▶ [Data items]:
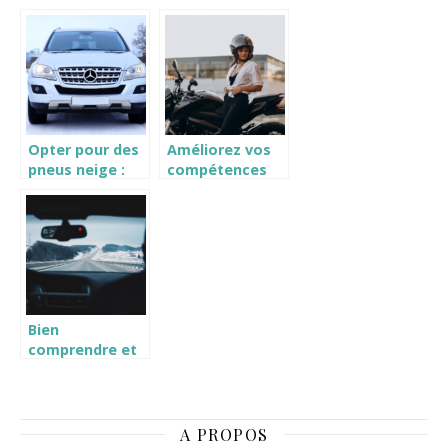
cher en
quelques
Martinique
conseils utiles
Opter pour des
Améliorez vos
pneus neige :
compétences
les arguments
avec un stage
incontestables
de pilotage
moto pour des
road-trips
encore plus
agréables
Bien
comprendre et
négocier son
contrat de
location de
voiture : un
A PROPOS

▶ [EXERCISE PROMPT]:
Only the lines from the one containing "compétences" through the last line of the records belong in the answer, each written out exactly.

▶ [ANSWER TO THIS PROBLEM]:
compétences
les arguments
avec un stage
incontestables
de pilotage
moto pour des
road-trips
encore plus
agréables
Bien
comprendre et
négocier son
contrat de
location de
voiture : un
A PROPOS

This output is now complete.